-- Study material --
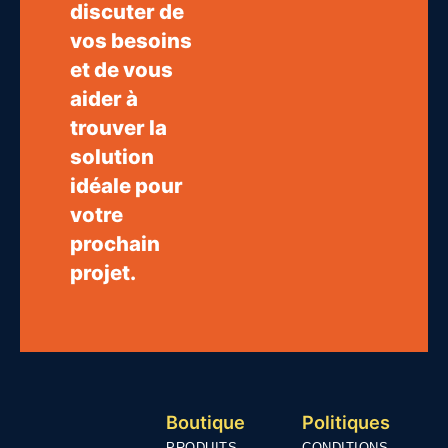
discuter de
vos besoins
et de vous
aider à
trouver la
solution
idéale pour
votre
prochain
projet.
Boutique
Politiques
PRODUITS
CONDITIONS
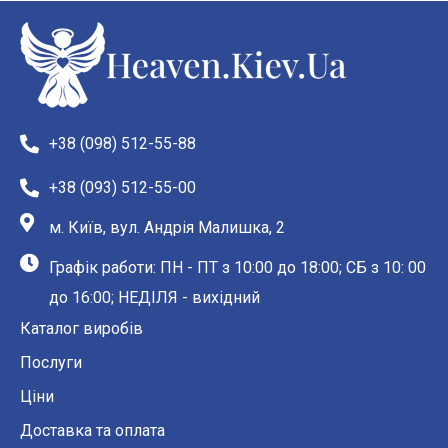
+38 (098) 512-55-88
+38 (093) 512-55-00
м. Київ, вул. Андрія Малишка, 2
Графік работи: ПН - ПТ з 10:00 до 18:00; СБ з 10: 00
до 16:00; НЕДІЛЯ - вихідний
Каталог виробів
Послуги
Ціни
Доставка та оплата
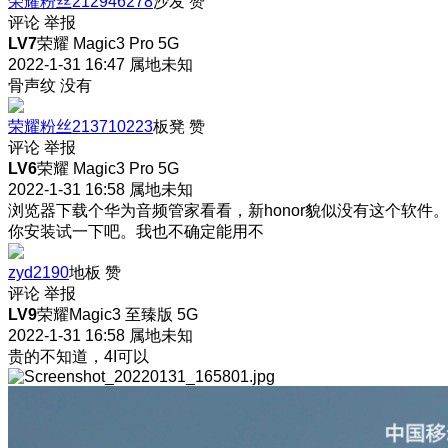
荣耀粉丝212946278
沙发
赞
评论
举报
LV7
荣耀 Magic3 Pro 5G
2022-1-31 16:47
属地未知
骨声纹 没有
荣耀粉丝213710223
板凳
赞
评论
举报
LV6
荣耀 Magic3 Pro 5G
2022-1-31 16:58
属地未知
浏览器下载个华为音频管家看看，新honor貌似没有这个软件
你安装试一下吧。我也不确定能用不
zyd2190
地板
赞
评论
举报
LV9
荣耀Magic3 至臻版 5G
2022-1-31 16:58
属地未知
贵的不知道，4I可以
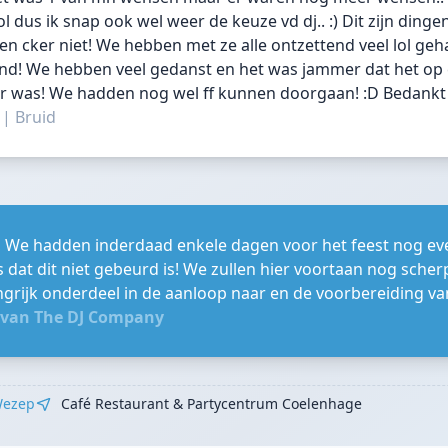
 dus ik snap ook wel weer de keuze vd dj.. :) Dit zijn dingen
en cker niet! We hebben met ze alle ontzettend veel lol geh
nd! We hebben veel gedanst en het was jammer dat het op
 was! We hadden nog wel ff kunnen doorgaan! :D Bedankt
a
|
Bruid
, We hadden inderdaad enkele dagen voor het feest nog eve
s dat dit niet gebeurd is! We zullen hier voortaan nog scher
angrijk onderdeel in de aanloop naar en de voorbereiding va
 van The DJ Company
ezep
Café Restaurant & Partycentrum Coelenhage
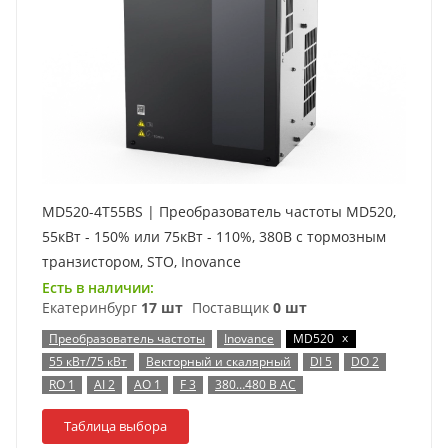
MD520-4T55BS | Преобразователь частоты MD520,
55кВт - 150% или 75кВт - 110%, 380В с тормозным
транзистором, STO, Inovance
Есть в наличии:
Екатеринбург
17 шт
Поставщик
0 шт
x
Преобразователь частоты
Inovance
MD520
55 кВт/75 кВт
Векторный и скалярный
DI 5
DO 2
RO 1
AI 2
AO 1
F 3
380…480 В AC
Таблица выбора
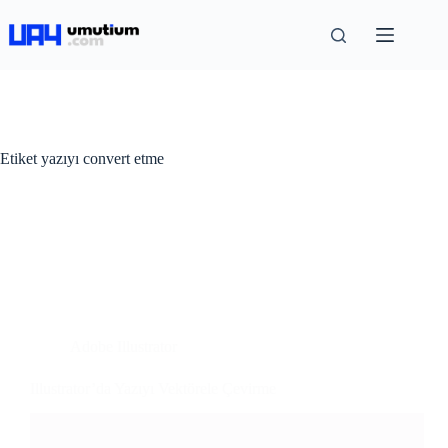
Etiket
yazıyı convert etme
Adobe Illustrator
Illustrator’da Yazıyı Vektörele Çevirme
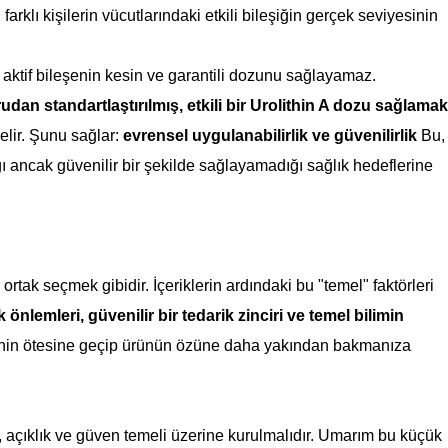
 farklı kişilerin vücutlarındaki etkili bileşiğin gerçek seviyesinin
 aktif bileşenin kesin ve garantili dozunu sağlayamaz.
dan standartlaştırılmış, etkili bir Urolithin A dozu sağlamak
elir. Şunu sağlar:
evrensel uygulanabilirlik ve güvenilirlik
Bu,
ı ancak güvenilir bir şekilde sağlayamadığı sağlık hedeflerine
ortak seçmek gibidir. İçeriklerin ardındaki bu "temel" faktörleri
nlemleri, güvenilir bir tedarik zinciri ve temel bilimin
inin ötesine geçip ürünün özüne daha yakından bakmanıza
, açıklık ve güven temeli üzerine kurulmalıdır. Umarım bu küçük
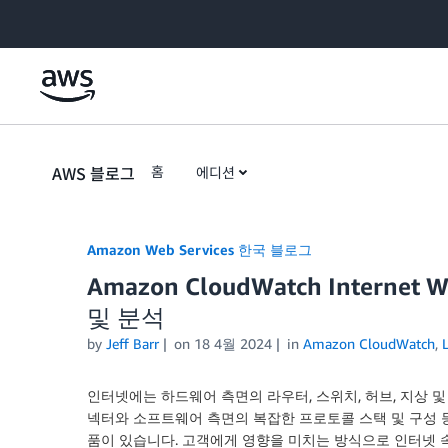
Skip to Main Content
AWS 블로그
홈
에디션
Amazon Web Services 한국 블로그
Amazon CloudWatch Interne
및 분석
by
Jeff Barr
on
18 4월 2024
in
Amazon CloudWatch
,
인터넷에는 하드웨어 측면의 라우터, 스위치, 허브, 지상 및
넥터와 소프트웨어 측면의 복잡한 프로토콜 스택 및 구성 
품이 있습니다. 고객에게 영향을 미치는 방식으로 인터넷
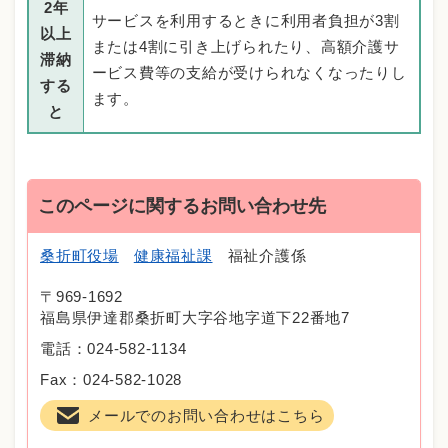
2年
サービスを利用するときに利用者負担が3割
以上
または4割に引き上げられたり、高額介護サ
滞納
ービス費等の支給が受けられなくなったりし
する
ます。
と
このページに関するお問い合わせ先
桑折町役場
健康福祉課
福祉介護係
〒969-1692
福島県伊達郡桑折町大字谷地字道下22番地7
電話：024-582-1134
Fax：024-582-1028
メールでのお問い合わせはこちら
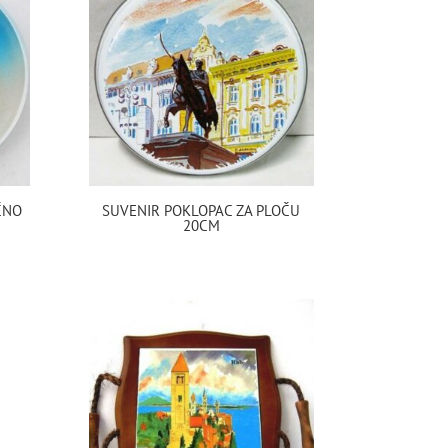
ČNO
SUVENIR POKLOPAC ZA PLOČU
20CM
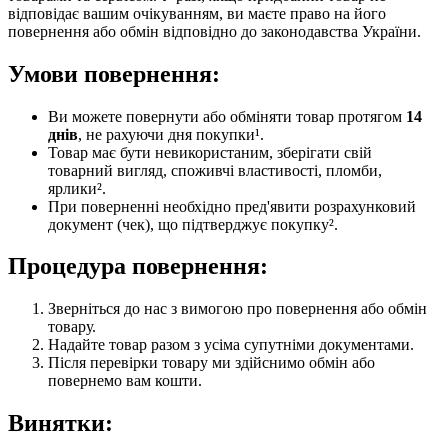
відповідає вашим очікуванням, ви маєте право на його
повернення або обмін відповідно до законодавства України.
Умови повернення:
Ви можете повернути або обміняти товар протягом
14
днів
, не рахуючи дня покупки¹.
Товар має бути невикористаним, зберігати свій
товарний вигляд, споживчі властивості, пломби,
ярлики².
При поверненні необхідно пред'явити розрахунковий
документ (чек), що підтверджує покупку².
Процедура повернення:
Зверніться до нас з вимогою про повернення або обмін
товару.
Надайте товар разом з усіма супутніми документами.
Після перевірки товару ми здійснимо обмін або
повернемо вам кошти.
Винятки:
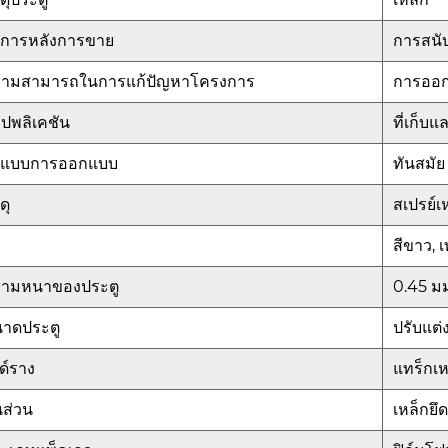
ิการหลังการขาย
การสนั
ามสามารถในการแก้ปัญหาโครงการ
การออ
ปพลิเคชัน
ที่เก็บแล
ปแบบการออกแบบ
ทันสมัย
ดุ
สเปรย์เ
สีขาว, เ
ามหนาของประตู
0.45 ม
าดประตู
ปรับแต่ง
ด์ราง
แทร็กเห
้นส่วน
เหล็กยึ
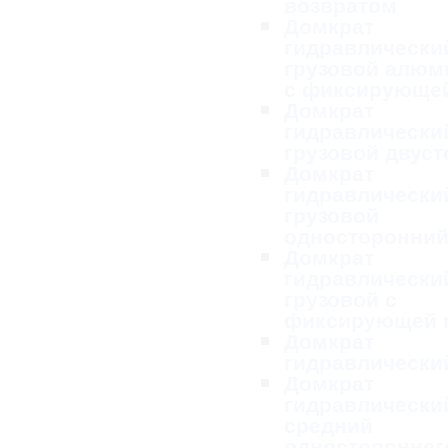
возвратом
Домкрат
гидравлически
грузовой алю
с фиксирующей
Домкрат
гидравлически
грузовой двус
Домкрат
гидравлически
грузовой
односторонни
Домкрат
гидравлически
грузовой с
фиксирующей 
Домкрат
гидравлически
Домкрат
гидравлически
средний
одностороннег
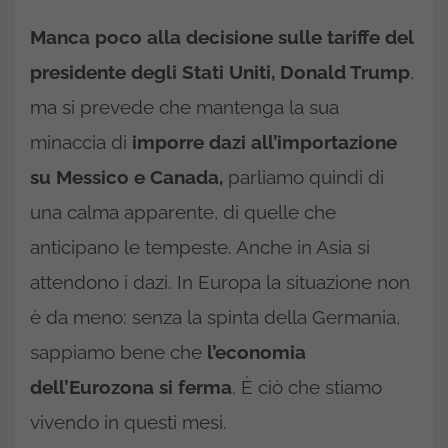
Manca poco alla decisione sulle tariffe del
presidente degli Stati Uniti, Donald Trump
,
ma si prevede che mantenga la sua
minaccia di
imporre dazi all’importazione
su Messico e Canada,
parliamo quindi di
una calma apparente, di quelle che
anticipano le tempeste. Anche in Asia si
attendono i dazi. In Europa la situazione non
è da meno: senza la spinta della Germania,
sappiamo bene che
l’economia
dell’Eurozona si ferma
. È ciò che stiamo
vivendo in questi mesi.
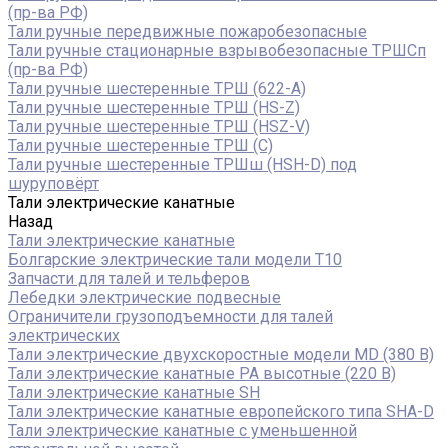
(пр-ва РФ)
Тали ручные передвижные пожаробезопасные
Тали ручные стационарные взрывобезопасные ТРШСп
(пр-ва РФ)
Тали ручные шестеренные ТРШ (622-A)
Тали ручные шестеренные ТРШ (HS-Z)
Тали ручные шестеренные ТРШ (HSZ-V)
Тали ручные шестеренные ТРШ (С)
Тали ручные шестеренные ТРШш (HSH-D) под
шуруповёрт
Тали электрические канатные
Назад
Тали электрические канатные
Болгарские электрические тали модели T10
Запчасти для талей и тельферов
Лебедки электрические подвесные
Ограничители грузоподъемности для талей
электрических
Тали электрические двухскоростные модели MD (380 В)
Тали электрические канатные PA высотные (220 В)
Тали электрические канатные SH
Тали электрические канатные европейского типа SHA-D
Тали электрические канатные с уменьшенной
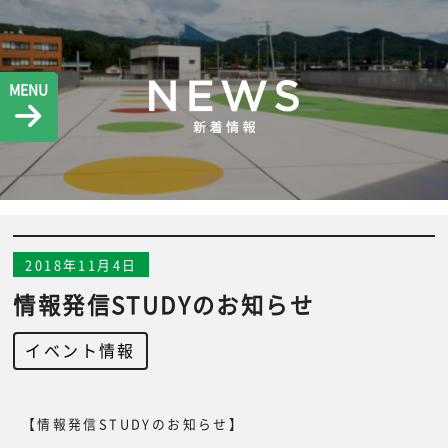
MENU
2018年11月4日
情報発信STUDYのお知らせ
イベント情報
【情報発信STUDYのお知らせ】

-- Exercise details --
Every line above is to be returned exactly, with its pictures removed.

-- Answer for this exercise --
discuter de
vos besoins
et de vous
aider à
trouver la
solution
idéale pour
votre
prochain
projet.
Boutique
Politiques
PRODUITS
CONDITIONS
+38 (098) 512-55-88
+38 (093) 512-55-00
м. Київ, вул. Андрія Малишка, 2
Графік работи: ПН - ПТ з 10:00 до 18:00; СБ з 10: 00
до 16:00; НЕДІЛЯ - вихідний
Каталог виробів
Послуги
Ціни
Доставка та оплата
荣耀粉丝212946278
沙发
赞
评论
举报
LV7
荣耀 Magic3 Pro 5G
2022-1-31 16:47
属地未知
骨声纹 没有
荣耀粉丝213710223
板凳
赞
评论
举报
LV6
荣耀 Magic3 Pro 5G
2022-1-31 16:58
属地未知
浏览器下载个华为音频管家看看，新honor貌似没有这个软件
你安装试一下吧。我也不确定能用不
zyd2190
地板
赞
评论
举报
LV9
荣耀Magic3 至臻版 5G
2022-1-31 16:58
属地未知
贵的不知道，4I可以
 dus ik snap ook wel weer de keuze vd dj.. :) Dit zijn dingen
en cker niet! We hebben met ze alle ontzettend veel lol geh
nd! We hebben veel gedanst en het was jammer dat het op
 was! We hadden nog wel ff kunnen doorgaan! :D Bedankt
a
|
Bruid
, We hadden inderdaad enkele dagen voor het feest nog eve
s dat dit niet gebeurd is! We zullen hier voortaan nog scher
angrijk onderdeel in de aanloop naar en de voorbereiding va
 van The DJ Company
ezep
Café Restaurant & Partycentrum Coelenhage
MD520-4T55BS | Преобразователь частоты MD520,
55кВт - 150% или 75кВт - 110%, 380В с тормозным
транзистором, STO, Inovance
Есть в наличии:
Екатеринбург
17 шт
Поставщик
0 шт
x
Преобразователь частоты
Inovance
MD520
55 кВт/75 кВт
Векторный и скалярный
DI 5
DO 2
RO 1
AI 2
AO 1
F 3
380…480 В AC
Таблица выбора
Etiket
yazıyı convert etme
Adobe Illustrator
Illustrator’da Yazıyı Vektörele Çevirme
 farklı kişilerin vücutlarındaki etkili bileşiğin gerçek seviyesinin
 aktif bileşenin kesin ve garantili dozunu sağlayamaz.
dan standartlaştırılmış, etkili bir Urolithin A dozu sağlamak
elir. Şunu sağlar:
evrensel uygulanabilirlik ve güvenilirlik
Bu,
ı ancak güvenilir bir şekilde sağlayamadığı sağlık hedeflerine
ortak seçmek gibidir. İçeriklerin ardındaki bu "temel" faktörleri
nlemleri, güvenilir bir tedarik zinciri ve temel bilimin
inin ötesine geçip ürünün özüne daha yakından bakmanıza
, açıklık ve güven temeli üzerine kurulmalıdır. Umarım bu küçük
Skip to Main Content
AWS 블로그
홈
에디션
Amazon Web Services 한국 블로그
Amazon CloudWatch Interne
및 분석
by
Jeff Barr
on
18 4월 2024
in
Amazon CloudWatch
,
인터넷에는 하드웨어 측면의 라우터, 스위치, 허브, 지상 및
넥터와 소프트웨어 측면의 복잡한 프로토콜 스택 및 구성 
품이 있습니다. 고객에게 영향을 미치는 방식으로 인터넷
2年
サービスを利用するときに利用者負担が3割
以上
または4割に引き上げられたり、高額介護サ
滞納
ービス費等の支給が受けられなくなったりし
する
ます。
と
このページに関するお問い合わせ先
桑折町役場
健康福祉課
福祉介護係
〒969-1692
福島県伊達郡桑折町大字谷地字道下22番地7
電話：024-582-1134
Fax：024-582-1028
メールでのお問い合わせはこちら
ČNO
SUVENIR POKLOPAC ZA PLOČU
20CM
відповідає вашим очікуванням, ви маєте право на його
повернення або обмін відповідно до законодавства України.
Умови повернення:
Ви можете повернути або обміняти товар протягом
14
днів
, не рахуючи дня покупки¹.
Товар має бути невикористаним, зберігати свій
товарний вигляд, споживчі властивості, пломби,
ярлики².
При поверненні необхідно пред'явити розрахунковий
документ (чек), що підтверджує покупку².
Процедура повернення:
Зверніться до нас з вимогою про повернення або обмін
товару.
Надайте товар разом з усіма супутніми документами.
Після перевірки товару ми здійснимо обмін або
повернемо вам кошти.
Винятки:
ิการหลังการขาย
การสนั
ามสามารถในการแก้ปัญหาโครงการ
การออ
ปพลิเคชัน
ที่เก็บแล
ปแบบการออกแบบ
ทันสมัย
ดุ
สเปรย์เ
สีขาว, เ
ามหนาของประตู
0.45 ม
าดประตู
ปรับแต่ง
ด์ราง
แทร็กเห
้นส่วน
เหล็กยึ
возвратом
Домкрат
гидравлически
грузовой алю
с фиксирующей
Домкрат
гидравлически
грузовой двус
Домкрат
гидравлически
грузовой
односторонни
Домкрат
гидравлически
грузовой с
фиксирующей 
Домкрат
гидравлически
Домкрат
гидравлически
средний
одностороннег
Manca poco alla decisione sulle tariffe del
presidente degli Stati Uniti, Donald Trump
,
ma si prevede che mantenga la sua
minaccia di
imporre dazi all’importazione
su Messico e Canada,
parliamo quindi di
una calma apparente, di quelle che
anticipano le tempeste. Anche in Asia si
attendono i dazi. In Europa la situazione non
è da meno: senza la spinta della Germania,
sappiamo bene che
l’economia
dell’Eurozona si ferma
. È ciò che stiamo
vivendo in questi mesi.
(пр-ва РФ)
Тали ручные передвижные пожаробезопасные
Тали ручные стационарные взрывобезопасные ТРШСп
(пр-ва РФ)
Тали ручные шестеренные ТРШ (622-A)
Тали ручные шестеренные ТРШ (HS-Z)
Тали ручные шестеренные ТРШ (HSZ-V)
Тали ручные шестеренные ТРШ (С)
Тали ручные шестеренные ТРШш (HSH-D) под
шуруповёрт
Тали электрические канатные
Назад
Тали электрические канатные
Болгарские электрические тали модели T10
Запчасти для талей и тельферов
Лебедки электрические подвесные
Ограничители грузоподъемности для талей
электрических
Тали электрические двухскоростные модели MD (380 В)
Тали электрические канатные PA высотные (220 В)
Тали электрические канатные SH
Тали электрические канатные европейского типа SHA-D
Тали электрические канатные с уменьшенной
MENU
2018年11月4日
情報発信STUDYのお知らせ
イベント情報
【情報発信STUDYのお知らせ】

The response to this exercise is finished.